Technical specifications
- Engine: Alfa Romeo 2,959 cc (180.6 cu in) V6 naturally-aspirated mid-engined
- Tyres: Pirelli

Competition history
- Notable entrants: Centenari Racing SRL
- Notable drivers: Arturo Merzario Robin Donovan Fulvio Ballabio
- Debut: 1991 Italian Prototype Championship, Enna-Pergusa
| Races | Wins |
| 57 | 6 |
- Teams' Championships: 0
- Constructors' Championships: 0
- Drivers' Championships: 0

= Centenari M1 =

The Centenari M1 was a Le Mans Prototype, originally built by Centenari in 1991 for the Italian Prototype Championship. In 1997 and 1998, it was used in the SR2 and the CN category of the International Sports Racing Series. Two cars are known to have been built.

==History==
===National events===
In 1991, Centenari entered Federico D'Amore and a M1 in several Italian Prototype Championship events. The best result of the season was a third-placed finish at Enna-Pergusa. For 1992, D'Amore left the team, and Stefano Speranza was entered at Monza, but failed to finish. Arturo Merzario was then entered in two races, with his best finish being eighth at Vallelunga. The car was not used again in 1993, but Merzario used the car from 1994 until 1997 in the series. He took the car's first ever victory at Vallelunga in 1995, and he would take four more Italian Prototype Championship victories in the car. The team started their 1998 season at the 1000 km Monza, which was part of the GT Italian Challenge and the Challenge Endurance Italia, with Merzario, Giovanni Li Calzi, Robin Donovan and Fulvio Ballabio driving the M1. Although the car was qualified in twelfth, it did not have a successful race, as it was retired after 73 laps.

===International Sports Racing Series===
In 1997, Centenari entered the new International Sports Racing Series (ISRS), with the M1. The M1 featured an Alfa Romeo-sourced 3-litre V6 engine, and was classified as a SR2 car. The team made its debut in the season opener at Donington Park, with Merzario and Giovanni Li Calzi hired as drivers, and won their class at the first attempt; as the only other SR2 class entry, a Didier Bonnet Racing-entered Debora LMP297-BMW, retired from the event. Although they retired from the following round at Zolder, having entered under the "Symbol Team" banner, they took an overall win at Brno (competing in the CN class as no other SR1 or SR2 entries were present) for the only time in the team's history. The entry for the final race at Jarama was made under the Centenari name once more, and the team took the SR2 class victory, and finished second overall.

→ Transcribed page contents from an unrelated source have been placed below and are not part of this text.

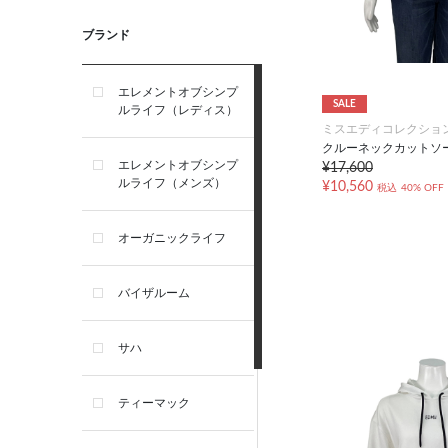
ブランド
エレメントオブシンプ
SALE
ルライフ（レディス）
ミスエディコレクショ
クルーネックカットソ
エレメントオブシンプ
¥17,600
ルライフ（メンズ）
¥10,560
税込
40% OFF
オーガニックライフ
バイザルーム
サハ
ティーマック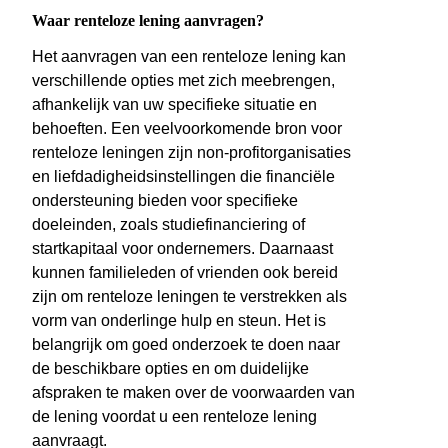
Waar renteloze lening aanvragen?
Het aanvragen van een renteloze lening kan
verschillende opties met zich meebrengen,
afhankelijk van uw specifieke situatie en
behoeften. Een veelvoorkomende bron voor
renteloze leningen zijn non-profitorganisaties
en liefdadigheidsinstellingen die financiële
ondersteuning bieden voor specifieke
doeleinden, zoals studiefinanciering of
startkapitaal voor ondernemers. Daarnaast
kunnen familieleden of vrienden ook bereid
zijn om renteloze leningen te verstrekken als
vorm van onderlinge hulp en steun. Het is
belangrijk om goed onderzoek te doen naar
de beschikbare opties en om duidelijke
afspraken te maken over de voorwaarden van
de lening voordat u een renteloze lening
aanvraagt.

For 1998, a new car, the Centenari Mac3, was developed, and the team expanded to a two-car effort, with the M1 being retained. In the ISRS season opener at Paul Ricard, the M1 finished fourth, being classified in the CN category; both the M1 and the Mac3 were the only cars in that category to finish the race. This was followed by a tenth overall finish (third in the CN class) for the M1 at Brno. For Misano, Centenari entered three cars; two M1s, and a Mac3; however, both M1s retired. At Donington Park, only one of the M1s was classified as finishing, in last place overall, as the other M1 did not start the race. Anderstorp once more saw only one M1 finish, in last place overall, as the other M1's differential failed after a single lap. At the Nürburgring, once again a single M1 finished, in thirteenth overall; however, this meant that the car was the last finisher in the CN class. At the penultimate round at Le Mans, one of the M1's engines expired before it completed a lap, and the other experienced an engine failure after 30 laps. A single M1 was the only Centenari entry in the season finale at Kyalami; however, it retired with clutch issues after 32 laps. Centenari were classified joint-second in the CN Team's Championship, and eleventh overall, at the end of the season. That proved to be the car's last race.